TASK GOAL:
Reproduce only the lines from the line containing "Die Parallelen zur Gegenwart in Old Europe" to the end of the entries below, including both of those lines.

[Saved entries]
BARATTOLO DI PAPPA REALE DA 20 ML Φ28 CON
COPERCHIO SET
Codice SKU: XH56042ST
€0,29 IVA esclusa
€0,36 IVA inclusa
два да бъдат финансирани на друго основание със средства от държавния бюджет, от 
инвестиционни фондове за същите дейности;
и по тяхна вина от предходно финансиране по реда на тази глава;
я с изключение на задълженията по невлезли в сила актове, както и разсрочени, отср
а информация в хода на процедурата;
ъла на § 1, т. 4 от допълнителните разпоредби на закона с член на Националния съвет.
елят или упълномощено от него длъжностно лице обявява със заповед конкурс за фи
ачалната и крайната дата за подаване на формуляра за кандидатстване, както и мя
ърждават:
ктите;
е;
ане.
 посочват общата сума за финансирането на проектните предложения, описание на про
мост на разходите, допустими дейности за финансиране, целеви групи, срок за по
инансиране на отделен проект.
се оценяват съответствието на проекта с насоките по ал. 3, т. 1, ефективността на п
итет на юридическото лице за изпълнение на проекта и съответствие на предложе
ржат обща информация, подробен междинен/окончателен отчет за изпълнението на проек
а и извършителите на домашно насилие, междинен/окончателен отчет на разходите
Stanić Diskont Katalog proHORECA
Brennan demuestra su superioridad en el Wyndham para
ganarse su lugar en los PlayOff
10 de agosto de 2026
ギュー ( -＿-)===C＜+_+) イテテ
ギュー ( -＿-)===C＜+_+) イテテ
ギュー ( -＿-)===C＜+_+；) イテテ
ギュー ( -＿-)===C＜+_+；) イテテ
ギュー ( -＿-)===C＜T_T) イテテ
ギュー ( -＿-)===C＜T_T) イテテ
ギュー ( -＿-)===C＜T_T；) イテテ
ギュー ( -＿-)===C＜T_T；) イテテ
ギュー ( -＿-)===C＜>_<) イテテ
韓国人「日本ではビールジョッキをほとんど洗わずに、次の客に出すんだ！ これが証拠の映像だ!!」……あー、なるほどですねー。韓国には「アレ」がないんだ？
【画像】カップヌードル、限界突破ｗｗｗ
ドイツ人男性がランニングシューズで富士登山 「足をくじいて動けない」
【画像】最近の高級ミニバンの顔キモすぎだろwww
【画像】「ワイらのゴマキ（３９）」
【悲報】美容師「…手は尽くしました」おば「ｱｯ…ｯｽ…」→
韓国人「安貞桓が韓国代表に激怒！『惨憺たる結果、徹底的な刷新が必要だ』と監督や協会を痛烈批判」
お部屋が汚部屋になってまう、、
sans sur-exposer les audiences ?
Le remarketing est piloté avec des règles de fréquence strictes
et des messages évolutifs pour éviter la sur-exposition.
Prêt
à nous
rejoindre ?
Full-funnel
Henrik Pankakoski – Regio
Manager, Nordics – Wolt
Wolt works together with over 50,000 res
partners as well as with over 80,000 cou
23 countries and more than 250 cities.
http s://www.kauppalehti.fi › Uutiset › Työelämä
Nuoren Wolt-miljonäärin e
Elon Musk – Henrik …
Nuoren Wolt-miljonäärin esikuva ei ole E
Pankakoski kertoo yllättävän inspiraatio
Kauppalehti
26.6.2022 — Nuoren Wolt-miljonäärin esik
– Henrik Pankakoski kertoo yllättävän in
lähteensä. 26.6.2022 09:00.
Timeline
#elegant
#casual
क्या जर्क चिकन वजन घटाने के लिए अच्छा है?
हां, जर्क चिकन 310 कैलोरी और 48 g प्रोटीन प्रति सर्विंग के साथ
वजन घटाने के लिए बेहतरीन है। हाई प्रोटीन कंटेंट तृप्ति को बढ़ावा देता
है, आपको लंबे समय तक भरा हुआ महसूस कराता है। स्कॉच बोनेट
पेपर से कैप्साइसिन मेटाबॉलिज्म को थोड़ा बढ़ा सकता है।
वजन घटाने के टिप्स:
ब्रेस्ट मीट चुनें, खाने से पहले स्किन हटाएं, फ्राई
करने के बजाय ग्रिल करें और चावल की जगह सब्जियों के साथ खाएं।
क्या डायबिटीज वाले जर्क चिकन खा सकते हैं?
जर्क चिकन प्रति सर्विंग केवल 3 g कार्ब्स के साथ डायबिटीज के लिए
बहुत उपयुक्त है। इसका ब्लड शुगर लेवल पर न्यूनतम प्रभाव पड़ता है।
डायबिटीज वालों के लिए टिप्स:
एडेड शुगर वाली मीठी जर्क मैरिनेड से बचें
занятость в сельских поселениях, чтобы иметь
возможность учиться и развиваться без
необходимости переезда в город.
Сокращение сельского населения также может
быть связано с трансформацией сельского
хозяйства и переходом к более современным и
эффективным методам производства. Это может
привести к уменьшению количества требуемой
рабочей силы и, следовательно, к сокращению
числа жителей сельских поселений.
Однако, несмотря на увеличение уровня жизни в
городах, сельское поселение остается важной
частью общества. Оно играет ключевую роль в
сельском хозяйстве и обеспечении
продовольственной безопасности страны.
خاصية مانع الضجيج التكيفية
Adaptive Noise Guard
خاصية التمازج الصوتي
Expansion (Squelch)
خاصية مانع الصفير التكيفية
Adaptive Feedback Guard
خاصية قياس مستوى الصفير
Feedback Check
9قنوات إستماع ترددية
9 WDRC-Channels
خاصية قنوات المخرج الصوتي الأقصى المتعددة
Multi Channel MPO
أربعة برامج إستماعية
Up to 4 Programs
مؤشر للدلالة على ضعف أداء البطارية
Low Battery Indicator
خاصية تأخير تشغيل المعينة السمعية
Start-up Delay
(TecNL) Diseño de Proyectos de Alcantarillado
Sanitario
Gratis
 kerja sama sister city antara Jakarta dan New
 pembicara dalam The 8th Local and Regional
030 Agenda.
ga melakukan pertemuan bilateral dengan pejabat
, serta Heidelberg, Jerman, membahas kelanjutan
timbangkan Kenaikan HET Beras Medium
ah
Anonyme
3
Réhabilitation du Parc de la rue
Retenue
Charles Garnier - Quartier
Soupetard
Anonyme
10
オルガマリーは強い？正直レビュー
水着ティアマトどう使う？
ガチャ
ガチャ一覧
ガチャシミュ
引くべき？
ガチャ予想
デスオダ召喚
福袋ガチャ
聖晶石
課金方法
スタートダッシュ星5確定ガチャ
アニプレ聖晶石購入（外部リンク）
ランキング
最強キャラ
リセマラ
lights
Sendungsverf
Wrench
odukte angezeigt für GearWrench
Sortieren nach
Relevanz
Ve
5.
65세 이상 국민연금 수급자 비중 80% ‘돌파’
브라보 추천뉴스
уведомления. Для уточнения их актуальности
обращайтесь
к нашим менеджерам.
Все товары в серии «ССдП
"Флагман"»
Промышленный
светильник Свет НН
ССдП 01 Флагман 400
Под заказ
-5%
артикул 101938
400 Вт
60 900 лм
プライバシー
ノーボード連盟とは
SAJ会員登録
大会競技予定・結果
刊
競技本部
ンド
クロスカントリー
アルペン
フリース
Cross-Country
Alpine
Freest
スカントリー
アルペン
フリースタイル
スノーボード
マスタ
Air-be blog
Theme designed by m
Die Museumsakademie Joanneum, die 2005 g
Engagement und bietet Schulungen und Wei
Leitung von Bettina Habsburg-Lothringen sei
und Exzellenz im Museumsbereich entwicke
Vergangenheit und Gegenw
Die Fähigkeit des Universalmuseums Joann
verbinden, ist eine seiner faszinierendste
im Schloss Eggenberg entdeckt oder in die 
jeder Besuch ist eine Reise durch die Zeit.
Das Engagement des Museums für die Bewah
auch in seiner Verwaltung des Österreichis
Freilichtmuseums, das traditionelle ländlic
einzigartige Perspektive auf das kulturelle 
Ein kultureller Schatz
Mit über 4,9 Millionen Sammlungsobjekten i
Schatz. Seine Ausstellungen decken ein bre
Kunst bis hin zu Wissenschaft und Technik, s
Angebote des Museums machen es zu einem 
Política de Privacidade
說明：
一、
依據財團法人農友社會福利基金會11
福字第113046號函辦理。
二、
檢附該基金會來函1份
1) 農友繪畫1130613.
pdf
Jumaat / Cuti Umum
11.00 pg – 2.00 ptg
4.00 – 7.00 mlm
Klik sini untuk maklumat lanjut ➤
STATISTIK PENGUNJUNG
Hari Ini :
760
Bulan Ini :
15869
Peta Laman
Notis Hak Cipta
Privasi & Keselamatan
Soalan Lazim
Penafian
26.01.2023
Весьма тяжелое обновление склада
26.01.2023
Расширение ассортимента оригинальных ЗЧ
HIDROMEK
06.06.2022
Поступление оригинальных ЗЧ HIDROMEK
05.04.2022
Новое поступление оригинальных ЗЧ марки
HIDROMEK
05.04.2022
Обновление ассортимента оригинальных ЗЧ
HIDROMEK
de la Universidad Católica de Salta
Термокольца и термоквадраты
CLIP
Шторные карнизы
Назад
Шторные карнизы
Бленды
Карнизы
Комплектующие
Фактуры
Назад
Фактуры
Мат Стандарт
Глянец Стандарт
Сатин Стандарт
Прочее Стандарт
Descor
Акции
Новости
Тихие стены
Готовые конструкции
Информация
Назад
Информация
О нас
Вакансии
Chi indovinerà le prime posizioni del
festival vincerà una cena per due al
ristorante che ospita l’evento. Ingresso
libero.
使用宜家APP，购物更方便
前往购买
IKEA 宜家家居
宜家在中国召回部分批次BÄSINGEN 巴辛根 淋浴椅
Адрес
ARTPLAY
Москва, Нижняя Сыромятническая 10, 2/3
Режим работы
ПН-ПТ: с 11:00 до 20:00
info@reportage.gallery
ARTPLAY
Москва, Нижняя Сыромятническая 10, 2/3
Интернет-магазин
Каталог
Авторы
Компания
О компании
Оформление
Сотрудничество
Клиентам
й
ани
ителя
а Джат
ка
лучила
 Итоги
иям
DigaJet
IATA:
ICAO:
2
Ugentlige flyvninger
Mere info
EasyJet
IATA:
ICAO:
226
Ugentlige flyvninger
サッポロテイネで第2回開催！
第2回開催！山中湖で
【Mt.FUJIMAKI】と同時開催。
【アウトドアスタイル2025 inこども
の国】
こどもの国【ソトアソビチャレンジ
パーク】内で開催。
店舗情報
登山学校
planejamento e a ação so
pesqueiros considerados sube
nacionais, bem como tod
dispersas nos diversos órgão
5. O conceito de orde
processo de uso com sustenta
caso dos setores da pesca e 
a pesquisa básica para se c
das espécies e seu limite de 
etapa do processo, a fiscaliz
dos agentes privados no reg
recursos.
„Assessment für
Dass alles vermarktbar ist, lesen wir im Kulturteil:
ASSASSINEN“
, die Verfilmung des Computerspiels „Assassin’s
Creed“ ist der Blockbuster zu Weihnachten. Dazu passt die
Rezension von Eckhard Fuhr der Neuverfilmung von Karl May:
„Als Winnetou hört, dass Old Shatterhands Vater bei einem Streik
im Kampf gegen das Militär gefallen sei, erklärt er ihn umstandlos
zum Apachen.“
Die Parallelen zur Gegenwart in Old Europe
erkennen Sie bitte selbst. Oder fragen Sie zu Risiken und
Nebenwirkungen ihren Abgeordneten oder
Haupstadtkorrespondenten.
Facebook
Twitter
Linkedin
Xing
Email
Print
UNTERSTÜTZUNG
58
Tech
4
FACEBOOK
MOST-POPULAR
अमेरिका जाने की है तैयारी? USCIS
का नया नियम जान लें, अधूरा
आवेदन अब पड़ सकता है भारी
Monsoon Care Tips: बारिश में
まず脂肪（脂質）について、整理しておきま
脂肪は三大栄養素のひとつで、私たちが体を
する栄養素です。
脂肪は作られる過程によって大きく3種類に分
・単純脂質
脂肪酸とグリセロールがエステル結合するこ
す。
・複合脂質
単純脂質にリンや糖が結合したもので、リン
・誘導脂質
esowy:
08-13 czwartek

WRITTEN SOLUTION:
Die Parallelen zur Gegenwart in Old Europe
erkennen Sie bitte selbst. Oder fragen Sie zu Risiken und
Nebenwirkungen ihren Abgeordneten oder
Haupstadtkorrespondenten.
Facebook
Twitter
Linkedin
Xing
Email
Print
UNTERSTÜTZUNG
58
Tech
4
FACEBOOK
MOST-POPULAR
अमेरिका जाने की है तैयारी? USCIS
का नया नियम जान लें, अधूरा
आवेदन अब पड़ सकता है भारी
Monsoon Care Tips: बारिश में
まず脂肪（脂質）について、整理しておきま
脂肪は三大栄養素のひとつで、私たちが体を
する栄養素です。
脂肪は作られる過程によって大きく3種類に分
・単純脂質
脂肪酸とグリセロールがエステル結合するこ
す。
・複合脂質
単純脂質にリンや糖が結合したもので、リン
・誘導脂質
esowy:
08-13 czwartek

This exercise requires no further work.